Rows are sorted by (last_name, first_name, patient_id, category, effective_date). This puts each patient's records together, with the patient header row at the top, followed by every other category in a stable order, and within each category by date. For one patient, scrolling top-to-bottom is roughly chronological after the demographic header.

  1. Open patient_master.csv in Excel. Excel will prompt about encoding — the file is UTF-8 with BOM, so it opens cleanly.
  2. Select the header row, Data → Filter to add filter dropdowns to every column.
  3. Filter patient_id (or last_name) to one patient. The rows above the filter become a tidy chronological record for that person.
  4. Compare against the dashboard's per-tab views. Each dashboard row should correspond to a master CSV row with the same code, display_name, and effective_date.
  5. To cross-check a single dashboard cell, copy the raw_record_json value into a JSON viewer and confirm the underlying record matches.

pandas / R workflow

import pandas as pd

df = pd.read_csv('patient_master.csv', encoding='utf-8-sig', dtype=str)

# How many records per patient per category?
df.groupby(['patient_id', 'category']).size().unstack(fill_value=0)

# All medications for one patient, in date order
df.query("patient_id == '<id>' and category == 'medications'") \
  .sort_values('effective_date')[['effective_date','code','display_name','text']]

# All FHIR-only or all CCDA-only via the split files
fhir = pd.read_csv('patient_master_fhir.csv', encoding='utf-8-sig', dtype=str)
ccda = pd.read_csv('patient_master_ccda.csv', encoding='utf-8-sig', dtype=str)
df <- read.csv('patient_master.csv', encoding='UTF-8', stringsAsFactors=FALSE)
table(df$category, df$source)

When to use which file

  • patient_master.csv — default. One source of truth across both pipelines. Use this unless you have a specific reason to look at one source in isolation.
  • patient_master_fhir.csv — for analyses that require the discrete-resource fidelity of FHIR (e.g. exact medication dosage, lab numeric values, structured encounter classes). FHIR rows have richer value/unit and code coverage.
  • patient_master_ccda.csv — for analyses that need the CCDA section-narrative text content (clinical impressions, plan-of-care narratives, problem-list descriptions). CCDA rows preserve the prose that FHIR resources strip out.
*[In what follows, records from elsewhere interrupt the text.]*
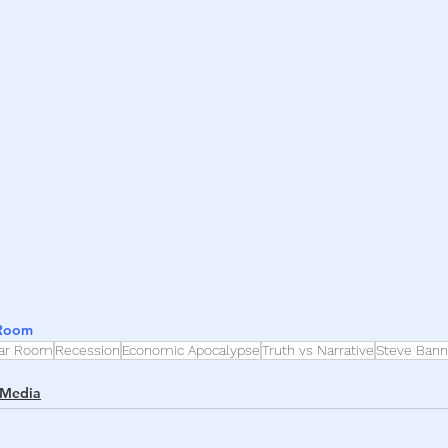
h
War
 Room
ar Room
Recession
Economic Apocalypse
Truth vs Narrative
Steve Ban
 Media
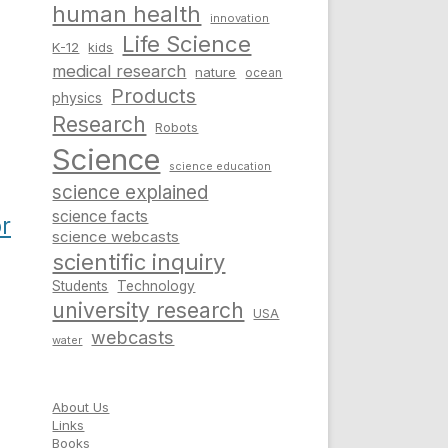
human health
innovation
Life Science
K-12
kids
medical research
nature
ocean
Products
physics
Research
Robots
Science
science education
science explained
science facts
or
science webcasts
scientific inquiry
Students
Technology
university research
USA
webcasts
water
About Us
Links
Books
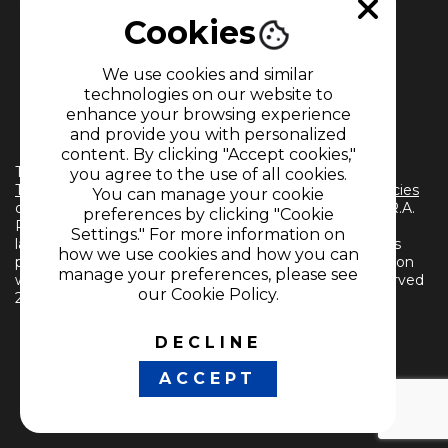
Cookies
We use cookies and similar
technologies on our website to
enhance your browsing experience
MEMBER OF
and provide you with personalized
content. By clicking "Accept cookies,"
The use of this website implies the acceptance of the
you agree to the use of all cookies.
Terms and Conditions
and
Information Treatment Policies
You can manage your cookie
of CARACOL TELEVISIÓN S.A. All Rights Reserved D.R.A.
preferences by clicking "Cookie
Reproduction in whole or in part, or translation into any
Settings." For more information on
language without written permission from the owner is
how we use cookies and how you can
prohibited. Reproduction in whole or in part, or translation
manage your preferences, please see
without written permission is prohibited. All rights reserved
our Cookie Policy.
2024.
DECLINE
FOLLOW US
ACCEPT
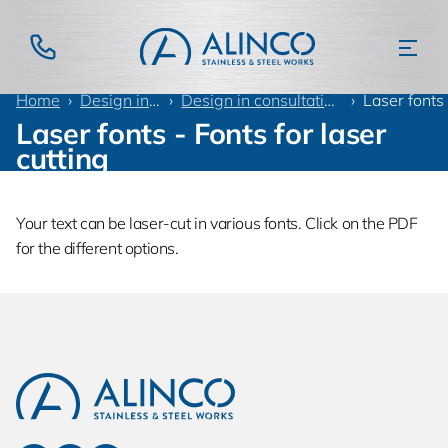
Home
Design information
Design in consultation with customer
Laser fonts
Laser fonts - Fonts for laser
cutting
Your text can be laser-cut in various fonts. Click on the PDF
for the different options.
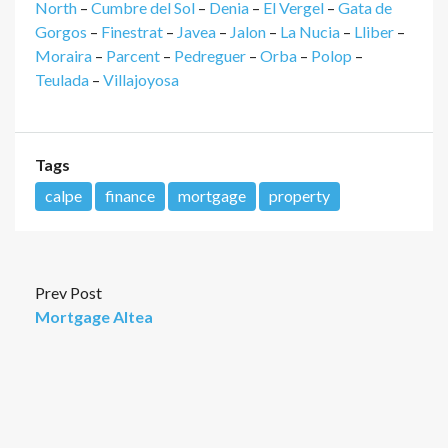
North
–
Cumbre del Sol
–
Denia
–
El Vergel
–
Gata de
Gorgos
–
Finestrat
–
Javea
–
Jalon
–
La Nucia
–
Lliber
–
Moraira
–
Parcent
–
Pedreguer
–
Orba
–
Polop
–
Teulada
–
Villajoyosa
Tags
calpe
finance
mortgage
property
Prev Post
Mortgage Altea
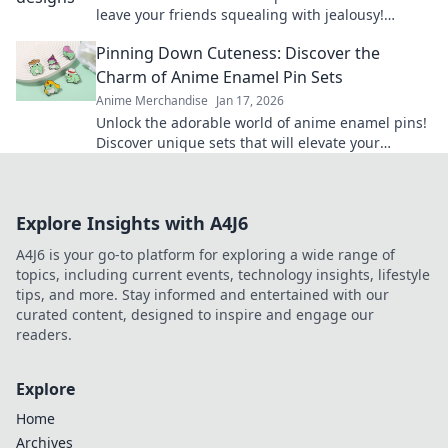
leave your friends squealing with jealousy!
Elevate your style and show off your fandom
Pinning Down Cuteness: Discover the
today!
Charm of Anime Enamel Pin Sets
Anime Merchandise
Jan 17, 2026
Unlock the adorable world of anime enamel pins!
Discover unique sets that will elevate your
collection and showcase your passion in style!
Explore Insights with A4J6
A4J6 is your go-to platform for exploring a wide range of
topics, including current events, technology insights, lifestyle
tips, and more. Stay informed and entertained with our
curated content, designed to inspire and engage our
readers.
Explore
Home
Archives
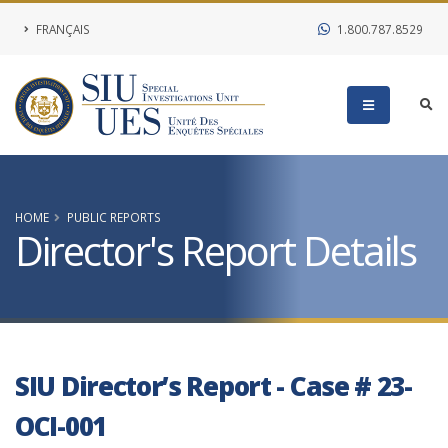
FRANÇAIS
1.800.787.8529
HOME
PUBLIC REPORTS
Director's Report Details
SIU Director’s Report - Case # 23-
OCI-001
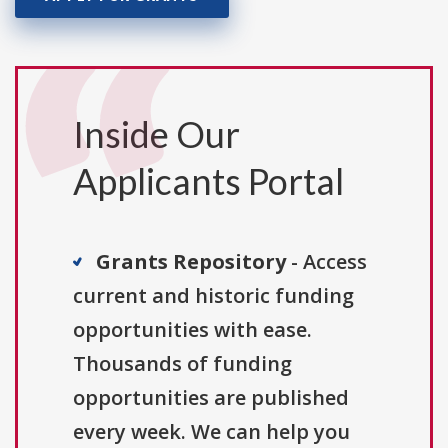
Inside Our
Applicants Portal
Grants Repository
- Access
current and historic funding
opportunities with ease.
Thousands of funding
opportunities are published
every week. We can help you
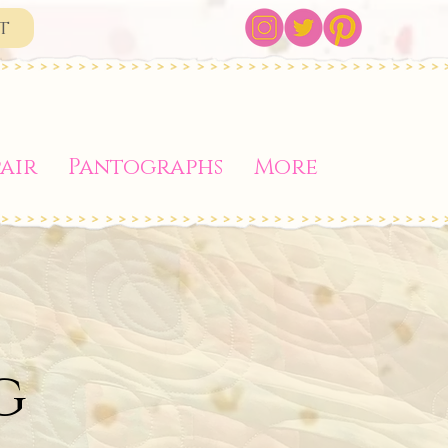
t
air
Pantographs
More
g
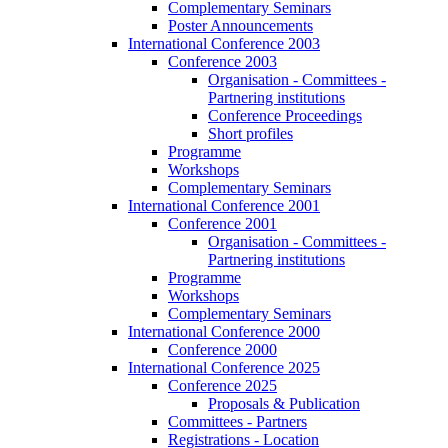
Complementary Seminars
Poster Announcements
International Conference 2003
Conference 2003
Organisation - Committees -
Partnering institutions
Conference Proceedings
Short profiles
Programme
Workshops
Complementary Seminars
International Conference 2001
Conference 2001
Organisation - Committees -
Partnering institutions
Programme
Workshops
Complementary Seminars
International Conference 2000
Conference 2000
International Conference 2025
Conference 2025
Proposals & Publication
Committees - Partners
Registrations - Location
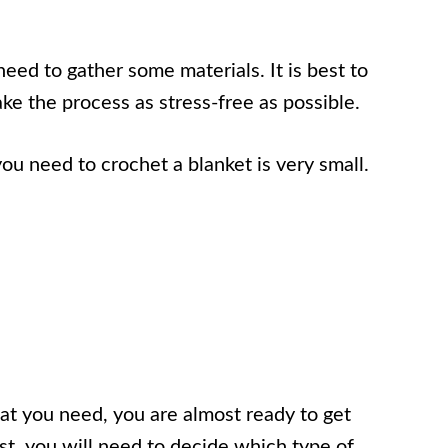
need to gather some materials. It is best to
ke the process as stress-free as possible.
you need to crochet a blanket is very small.
t you need, you are almost ready to get
rst, you will need to decide which type of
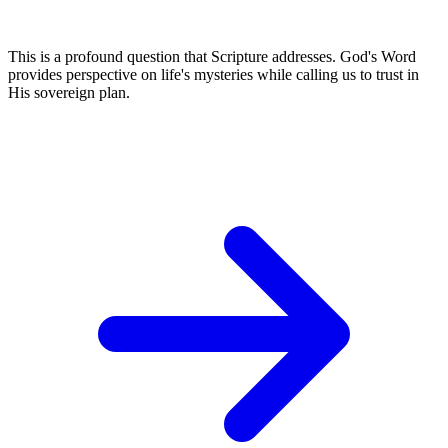
This is a profound question that Scripture addresses. God's Word
provides perspective on life's mysteries while calling us to trust in
His sovereign plan.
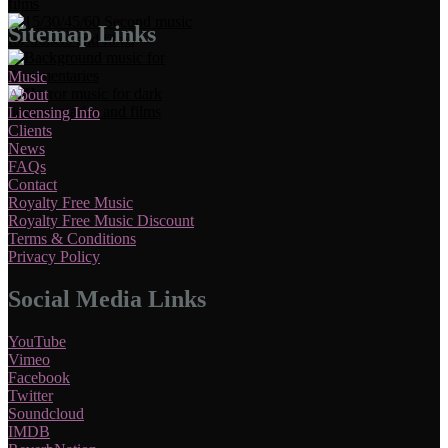
Sitemap Links
Music
About
Licensing Info
Clients
News
FAQs
Contact
Royalty Free Music
Royalty Free Music Discount
Terms & Conditions
Privacy Policy
Social Media Links
YouTube
Vimeo
Facebook
Twitter
Soundcloud
IMDB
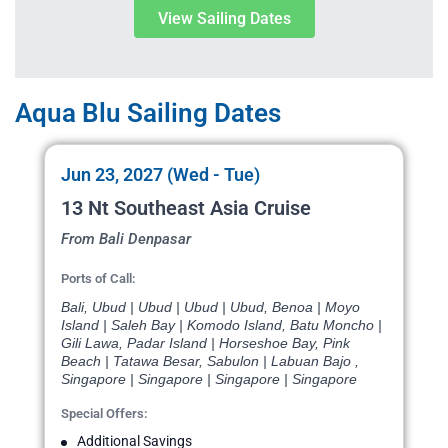
View Sailing Dates
Aqua Blu Sailing Dates
Jun 23, 2027 (Wed - Tue)
13 Nt Southeast Asia Cruise
From Bali Denpasar
Ports of Call:
Bali, Ubud | Ubud | Ubud | Ubud, Benoa | Moyo
Island | Saleh Bay | Komodo Island, Batu Moncho |
Gili Lawa, Padar Island | Horseshoe Bay, Pink
Beach | Tatawa Besar, Sabulon | Labuan Bajo ,
Singapore | Singapore | Singapore | Singapore
Special Offers:
Additional Savings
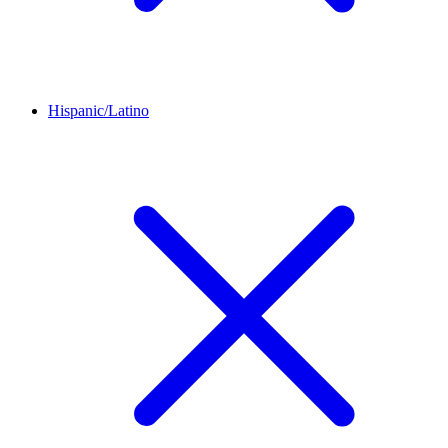
Hispanic/Latino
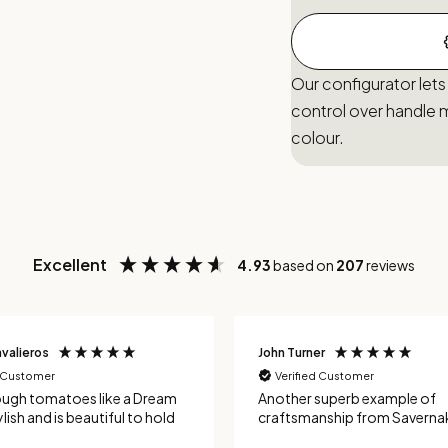
Our configurator lets
control over handle m
colour.
Excellent
4.93
based on
207
reviews
valieros
John Turner
d Customer
Verified Customer
ough tomatoes like a Dream
Another superb example of
lish and is beautiful to hold
craftsmanship from Savernak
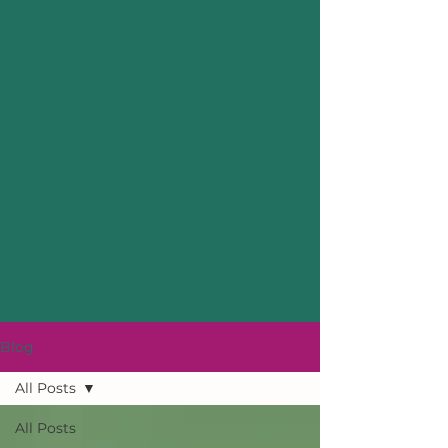
Blog
All Posts
All Posts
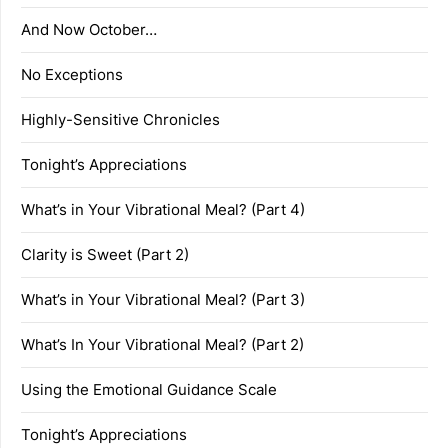
And Now October…
No Exceptions
Highly-Sensitive Chronicles
Tonight’s Appreciations
What’s in Your Vibrational Meal? (Part 4)
Clarity is Sweet (Part 2)
What’s in Your Vibrational Meal? (Part 3)
What’s In Your Vibrational Meal? (Part 2)
Using the Emotional Guidance Scale
Tonight’s Appreciations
The split files include the patient header rows so they're self-contained — you don't need to merge with the main file to know which patient each record belongs to.

Relationship to other outputs

The master CSVs do not replace any existing output:

  • dashboard_data.json — canonical bundle, consumed by the HTML dashboard. Master CSVs are derived from it.
  • dashboard_data.xlsx — multi-sheet Excel workbook, one sheet per category, no patient demographics joined. Better for category-by-category review; worse for one-patient deep-dives.
  • csv_exports/ — per-category CSVs (medications.csv, problems.csv, etc.), each with patient_id but not the joined demographics.
  • patient_master.csv (this file) — long-format with demographics joined, designed for cross-referencing dashboard rows and for analysts who prefer one big file.
  • code_inventory.csv — aggregated by (vocabulary, code), one row per unique code, not per record.

For a colleague who only wants to spot-check the dashboard against a spreadsheet, the master CSV is the right starting point.